In June 2020, Horowitz filed civil rights lawsuits on behalf of three men who were arrested by the Richmond, California police department. Horowitz claimed that the men had verbally criticized the police but were acting within their 1st Amendment rights. The third man was arrested when he pushed an officer off the back of his brother. A video of the incident supported Horowitz' clients. Two weeks later all criminal charges were dismissed by the district attorney who said "“Our decision was made after a careful and thorough review of submitted evidence, including body worn camera video and police reports,” Becton said. “The complete breadth of evidence revealed that we could not in good faith proceed with the criminal prosecution against these men.” (Diane Becton, District Attorney)

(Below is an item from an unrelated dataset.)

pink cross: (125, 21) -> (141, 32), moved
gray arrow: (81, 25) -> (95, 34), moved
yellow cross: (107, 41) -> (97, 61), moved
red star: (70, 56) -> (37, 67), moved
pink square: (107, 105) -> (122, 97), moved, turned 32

On January 13, 2022 Horowitz sued John Muir Health, a hospital that the New York Times cited as having the highest reimbursement rates in the country. He sued on behalf of Dr. Alicia Kalamas who alleged that the hospital pursued profit over the safety of patients. The lawsuit cited numerous instances of patient deaths due to the hospital's misconduct. It also asserted that the hospital profited from its lower standard of care as the hospital billed when patients were readmitted even when the hospital was at fault. in one part of the lawsuit it was alleged that the hospital billed millions for patients who were readmitted because the hospital had failed to prescribe a stool softener for patients who were discharged with a prescription of opiates. Most seriously the lawsuit cited the death of a child during surgery after Dr. Kalamas had warned John Muir Health that it was not qualified to do this particular type of surgery.

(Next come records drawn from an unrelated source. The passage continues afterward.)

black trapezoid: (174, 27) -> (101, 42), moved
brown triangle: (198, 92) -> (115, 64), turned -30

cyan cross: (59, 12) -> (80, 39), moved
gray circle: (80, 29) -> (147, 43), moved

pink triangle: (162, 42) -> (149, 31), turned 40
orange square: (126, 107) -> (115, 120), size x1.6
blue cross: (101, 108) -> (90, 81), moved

On April 6, 2022 Horowitz sued John Muir Health on behalf of Tom and Truc-Co Jong whose 2 year old daughter Ailee died when she was having complex liver surgery at the hospital. The lawsuit says that John Muir Health had been warned by doctors in its own system that the facility was not qualified to handle this type of surgery and that the child was in serious danger. The warnings were rejected and the surgery proceeded. Ailee died in surgery. The lawsuit alleges that profit drove the decision to proceed with the surgery. The story was extensively covered in the San Francisco Chronicle. On April 15, 2022 the Medical Board for the State of California announced that they were launching an investigation of the death of Ailee Jong. On May 12, 2023 the California Department of Public Health found serious violations and barred John Muir Health from treating seriously ill children until they made necessary changes.

In 2024 Daniel Horowitz represented members of the Alameda County District attorney's office who were seeking to recall Pamela Price who some considered to be extreme in her political beliefs. He accused Pamela Price of voter intimidation for threatening arrest to members of the district attorney's office who supported the recall.[ Pamela Price was recalled in an election held in November of 2024.

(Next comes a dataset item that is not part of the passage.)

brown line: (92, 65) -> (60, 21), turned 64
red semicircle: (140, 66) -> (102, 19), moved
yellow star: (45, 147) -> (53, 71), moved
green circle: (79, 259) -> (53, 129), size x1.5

==Marriage to Pamela Vitale==

Horowitz met Pamela Vitale when she worked in Hollywood as an independent movie producer. He had written a screenplay about one of his cases and was shopping it around. They married in 1994.

On October 15, 2005, he found his wife dead at their home in Lafayette where the couple had lived since they were married. At the time, Horowitz was defending Susan Polk in her murder trial. Two days after the murder, Horowitz was interviewed by MSNBC anchor Dan Abrams who reported that Horowitz said "his wife—quote—'fought like hell,' as indicated by defensive wounds on her body." A local 16-year-old boy, Scott Dyleski, was arrested within days; he was convicted of killing Pamela Vitale and sentenced to life imprisonment without the possibility of parole in 2006. Scott Dyleski's mother was also arrested and charged with covering up the murder. On June 9, 2016, federal judge Susan Illston rejected Dyleski's claims of innocence and ineffective assistance of counsel. In rejecting claims of prejudice, Judge Illston stated that the prosecutor properly argued that: "I hope you remember that as you are reflecting on the evidence in this case, that she is about as innocent a victim as you can have in a criminal case," and by characterizing Vitale as "a woman that virtually everybody in that neighborhood loved or certainly liked."